Monddood

Wij Nederlanders voelen ons hemelhoog verheven boven regimes waar de persvrijheid wordt beknot. Maar de vrijheid van meningsuiting staat ook in ons land onder druk. In Nederland gebeurt dat alleen subtieler. Je moet wat langer meelopen om de mechanismen die hier spelen te doorgronden.

In de vier decennia dat ik over het medisch bedrijf publiceer, heb ik heel wat bagger over mij heen gekregen: dokters (ik beschouw hen niet meer als collegae) nagelden mij aan de schandpaal, de Inspectie Gezondheidszorg dreigde met een tuchtzaak (sinds ik uit de BIG ben gezet kan dat gelukkig niet meer), communicatiemedewerkers van zorginstellingen, juristen van farmaceutische bedrijven en menige ambtenaar bij volksgezondheid probeerden mij de mond te snoeren. Een keer zette een voormalige hoofdredacteur mij het mes op keel gezet. Mijn kritische houding heeft mij deels mijn baan als huisarts en ook een stuk van mijn gezondheid gekost. En toch blijf ik schrijven omdat dit in mijn bloed zit. Wanneer ik niet meer kan schrijven, wil ik dood!

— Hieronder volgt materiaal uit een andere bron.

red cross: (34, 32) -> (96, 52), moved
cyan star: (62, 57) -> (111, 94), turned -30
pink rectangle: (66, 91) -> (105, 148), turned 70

Ik heb een groot hart voor de zorg, die ik als voormalig medicus en patiënt redelijk goed ken. Die betrokkenheid tot de zorgverlening is mijn drive. Ik voel mij geen klokkenluider, ben niet geboren om gal te spuwen, koester liever iets moois dan dat ik kritiek lever, en wanneer er in mijn ogen iets niet lijkt te deugen wil ik vooral begrijpen waarom dit zo is: ik probeer niet te oordelen – laat staan – veroordelen maar mij met mildheid in de schoenen van anderen te verplaatsen om nieuwe perspectieven te ontdekken, waardoor iets alsnog inzichtelijk wordt.

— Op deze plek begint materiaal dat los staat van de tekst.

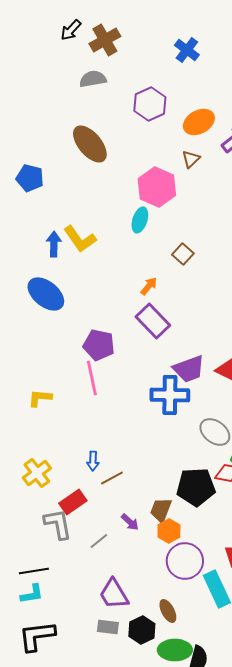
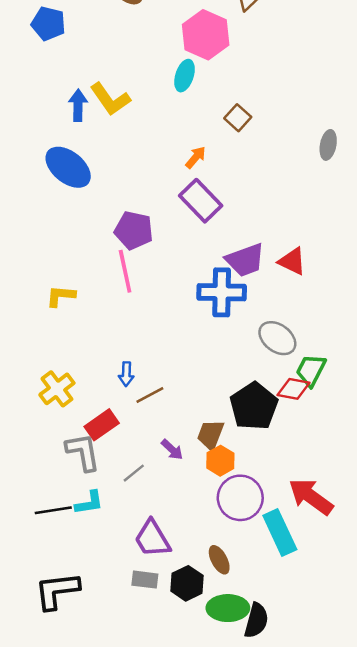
black pentagon: (196, 487) -> (254, 406), turned -30
cyan L-shape: (32, 594) -> (89, 503), moved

Toen Trouw op 25 februari jl. meldde dat 32 miljoen euro (extra) werden uitgegeven aan pijnbestrijding rond het sterfbed, ging er een rood lampje branden: hier klopt iets niet. Inderdaad was er sprake van een misverstand – het ging niet alleen om de pijnbestrijding – maar uiteindelijk werd duidelijk, waaraan dit bedrag werd besteed.

Op straffe van disciplinaire maatregelen mogen medewerkers louter nog via de afdeling communicatie spreken

Het plezier om over de medische sector te schrijven neemt helaas af. Dat je er niets mee bereikt wist ik allang. Vroeger heerste er in de zorg een zwijgcultuur: je verlinkte geen collegae en zette hen niet voor schut. Met man en macht is geprobeerd die zwijgcultuur te doorbreken. Er lijkt nu sprake van meer openheid maar dat is vaak schijn. Steeds meer ervaar ik dat communicatie vanuit de zorg naar buiten via communicatiemedewerkers verloopt die er zeer streng op toezien dat niets wat mogelijk negatief zou kunnen uitwerken de buitenwereld bereikt. Dat gebeurt in opdracht van directies en besturen. Ziekenhuizen zijn misschien zelfs nog meer dan voorheen bolwerken geworden waar geen indringers worden geduld. Op straffe van disciplinaire maatregelen mogen medewerkers louter nog via de afdeling communicatie spreken.

Dit ‘model’ tref je ook bij het ministerie van VWS en allerlei andere instellingen op het gebied van zorg. Als publicist – bij menige communicatie-afdeling sta ik te boek als querulant – stuit ik steeds vaker op een muur.

Dit is de slim-bedachte Nederlandse vorm van censuur. Feitelijk hebben directies en besturen de touwtjes in handen. Ooit wijdde ik een blog aan mijn broer die na een lange, zeer verdienstelijke loopbaan in de zorg bij een academisch ziekenhuis zélf ontslag nam omdat hij merkte dat de directie geen feeling meer had met de dagelijkse praktijk. Hem werden opdrachten opgegeven die het dagelijks functioneren van specialisten en specialisten-in-opleiding frustreerden met alle negatieve gevolgen voor de patiëntenzorg. De machtsverhoudingen waren echter zodanig dat je als werknemer machteloos was. En juist dankzij hun macht konden mensen aan de top hun eigen belang laten prevaleren. Je ziet dit nu overal gebeuren. Ik weet dat het gevaarlijk om hierover te schrijven maar ik doe het toch. Het komt namelijk steeds dichterbij.